Sestriere · 21/10/2022 03:35

Private sector, age 56.

Defined benefit 1985-2018, now defined contribution. Currently putting in 100% of my salary in until I leave. Employer is putting in 13%.

Dailywalk · 21/10/2022 04:42

Wow this thread is eye opening! I’ve only ever been employed in private sector until made redundant 12 years ago. I never had a pension.
I then became self employed and until a few years ago didn’t have a pension. I now pay into a SIPP. No employer so no employer contributions. I’m 43 and my pension is tiny. It is depressing.
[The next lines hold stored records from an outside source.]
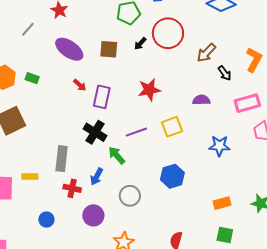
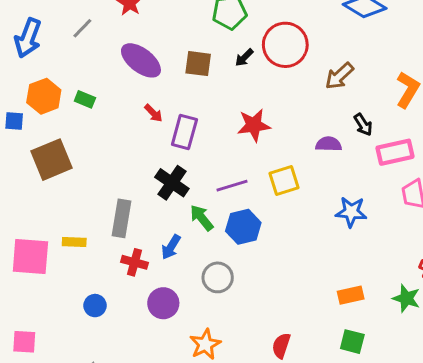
black arrow: (225, 73) -> (363, 125), moved
blue hexagon: (172, 176) -> (243, 227), moved

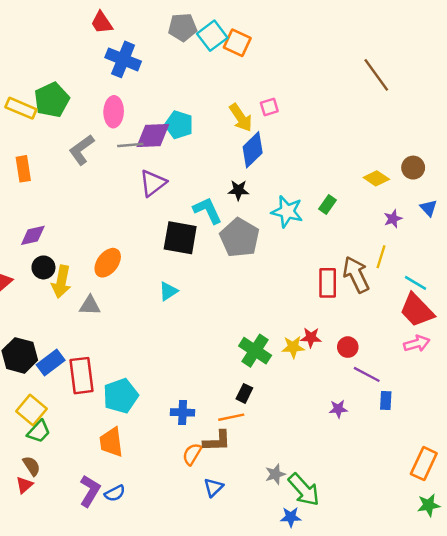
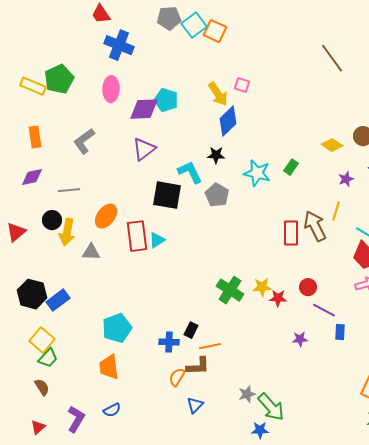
pink square: (269, 107) -> (242, 85), turned 35
gray line: (130, 145) -> (69, 190), moved
gray L-shape: (82, 150) -> (84, 141), moved
purple diamond: (33, 235) -> (32, 177), moved
gray pentagon: (240, 238) -> (217, 195), size x0.7
red star: (311, 338) -> (278, 298), moved
red rectangle: (82, 376) -> (137, 236), moved
black rectangle: (244, 393) -> (191, 330), moved
red triangle: (24, 485) -> (38, 427), moved
purple L-shape: (90, 491) -> (76, 419), moved

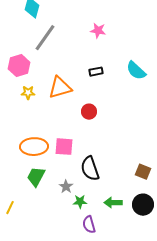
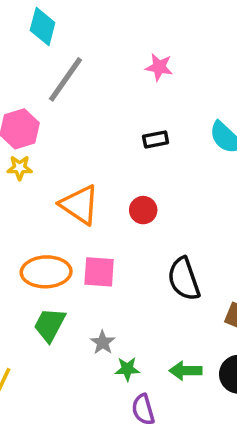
orange triangle: (60, 88) -> (80, 205), moved, turned 50
yellow star: (28, 93) -> (20, 168), moved
black semicircle: (90, 169) -> (184, 279), moved

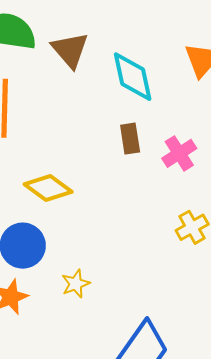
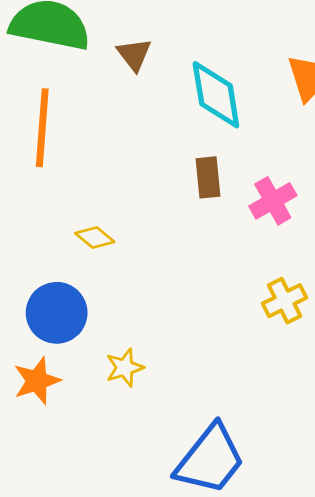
brown triangle: (70, 50) -> (134, 54), size x0.7
yellow diamond: (48, 188) -> (95, 238), size x0.6

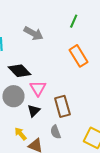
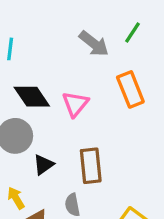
gray arrow: (34, 33) -> (94, 44), moved
pink triangle: (38, 88) -> (75, 104), moved

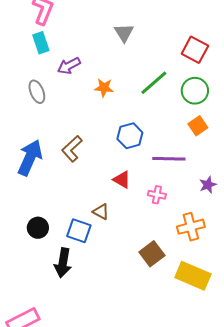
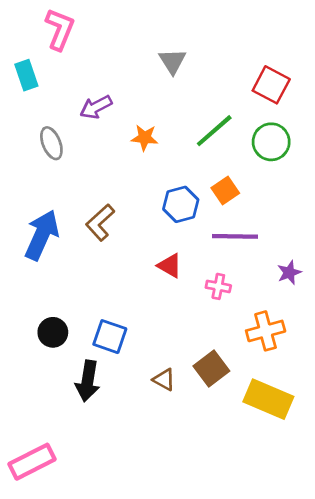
cyan rectangle: (41, 43) -> (26, 75), moved
orange square: (198, 126) -> (225, 191), moved
brown triangle: (101, 212) -> (164, 380), moved

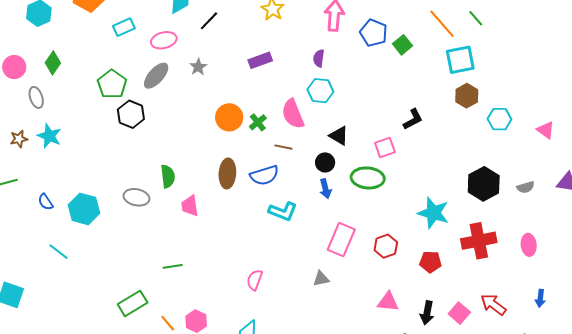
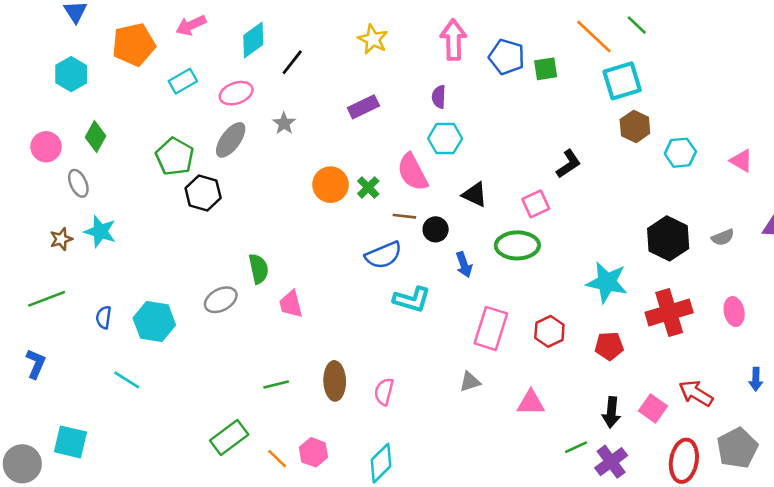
green square: (403, 45) -> (546, 69), turned 36
black circle: (325, 162) -> (436, 229), moved
brown ellipse: (227, 174) -> (335, 381), moved
gray ellipse: (136, 197) -> (221, 300), turned -35
blue semicircle: (46, 202) -> (104, 317), turned 48
pink triangle: (388, 302) -> (531, 403), moved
nannynick · 21/10/2022 05:55

Nice to see that some employers are paying in good percentages... 13% employer contribution to a DC pension is remarkable. I get 3% and I expect many others are like me.

I have been putting in 15%, and now have upped it to 20%. I am aiming to do as much as I can this year, as I am working more now than I was over the past couple of years. Make hay whilst the sun shines!

Once a month I track net worth and this month is almost £10k down on last month. Best not to look! The good thing through is that if you have a long while until you will take money out, then funds are on Sale... good time to buy more - buy low, sell high.